Sanofi-Aventis, led by former GlaxoSmithKline executive Chris Viehbacher, has extended its unsolicited $18.5 billion takeover offer for U.S.-based biotech company Genzyme.
Sanofi’s previous tender offer for Genzyme shares expired just before midnight Friday, and now the French company says it has extended the $69-per-share offer until 11:59 p.m. ET on January 21.
In October, Viehbacher, a long-time Triangle resident who lost out in a battle to be CEO at GSK, told analysts and reporters during conference calls he went straight to shareholders because Genzyme management “refused to engage in constructive discussions” despite several attempts by his company.
The acquisition could “unlock value for both sets of shareholders, so I think it would be a real shame to walk away,” Viehbacher said, “but again all options are on the table.”
“Right now, the position of Genzyme is to (have us) put more money on the table, and given the absence of another bidder we’re not” doing that, he said.
Sanofi said in a statement before the open of the Paris stock exchange on Monday that 2.21 million Genzyme shares were tendered by Friday — or about 0.9 percent of the U.S. company’s outstanding shares.
Sanofi spokesman Jean-Marc Podvin said such a low percentage of acceptance was “typical” in such tender offers, adding that executives at the French company “are not surprised.”
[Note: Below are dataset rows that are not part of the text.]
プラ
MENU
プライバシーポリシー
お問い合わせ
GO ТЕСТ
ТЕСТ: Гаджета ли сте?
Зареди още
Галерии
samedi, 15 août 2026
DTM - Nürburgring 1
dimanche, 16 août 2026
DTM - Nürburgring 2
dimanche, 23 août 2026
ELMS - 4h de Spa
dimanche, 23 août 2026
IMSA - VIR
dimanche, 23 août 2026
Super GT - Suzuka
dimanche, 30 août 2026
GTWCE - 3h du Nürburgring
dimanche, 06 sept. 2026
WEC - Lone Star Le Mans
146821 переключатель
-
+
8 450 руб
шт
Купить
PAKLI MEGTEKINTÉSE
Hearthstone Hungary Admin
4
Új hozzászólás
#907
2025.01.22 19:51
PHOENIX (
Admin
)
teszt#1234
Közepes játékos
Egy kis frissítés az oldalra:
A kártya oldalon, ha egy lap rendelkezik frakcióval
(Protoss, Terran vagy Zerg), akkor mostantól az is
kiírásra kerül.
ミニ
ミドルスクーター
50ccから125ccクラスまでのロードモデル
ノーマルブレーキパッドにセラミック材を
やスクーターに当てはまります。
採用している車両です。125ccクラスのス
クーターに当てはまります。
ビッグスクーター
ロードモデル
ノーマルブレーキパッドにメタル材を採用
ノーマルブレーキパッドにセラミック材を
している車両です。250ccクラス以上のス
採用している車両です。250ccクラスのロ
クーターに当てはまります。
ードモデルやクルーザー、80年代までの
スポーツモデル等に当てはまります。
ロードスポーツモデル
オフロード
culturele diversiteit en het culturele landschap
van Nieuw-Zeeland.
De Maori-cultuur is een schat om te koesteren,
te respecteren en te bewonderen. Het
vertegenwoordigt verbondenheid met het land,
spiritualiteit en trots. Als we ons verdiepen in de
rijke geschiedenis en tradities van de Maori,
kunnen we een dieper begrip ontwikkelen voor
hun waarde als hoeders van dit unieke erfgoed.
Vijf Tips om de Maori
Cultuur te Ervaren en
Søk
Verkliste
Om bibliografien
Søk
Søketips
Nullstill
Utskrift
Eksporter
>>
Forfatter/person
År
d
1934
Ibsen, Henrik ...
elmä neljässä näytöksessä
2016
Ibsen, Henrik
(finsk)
“The key message is that we want to engage in a constructive dialogue with Genzyme to reach a transaction,” said Podvin, insisting on the “strategic fit” that it would offer.
Shares of Sanofi were down 0.3 percent to euro49.16 in late morning trading in Paris. Genzyme shares closed Friday at $69.82 on the Nasdaq exchange.
Massachusetts-based Genzyme, which specializes in drugs for rare diseases, has indicated it would fight Sanofi’s hostile takeover effort and last month estimated its own shares are worth $89 apiece.
Sanofi is the world’s fourth-biggest drugs maker.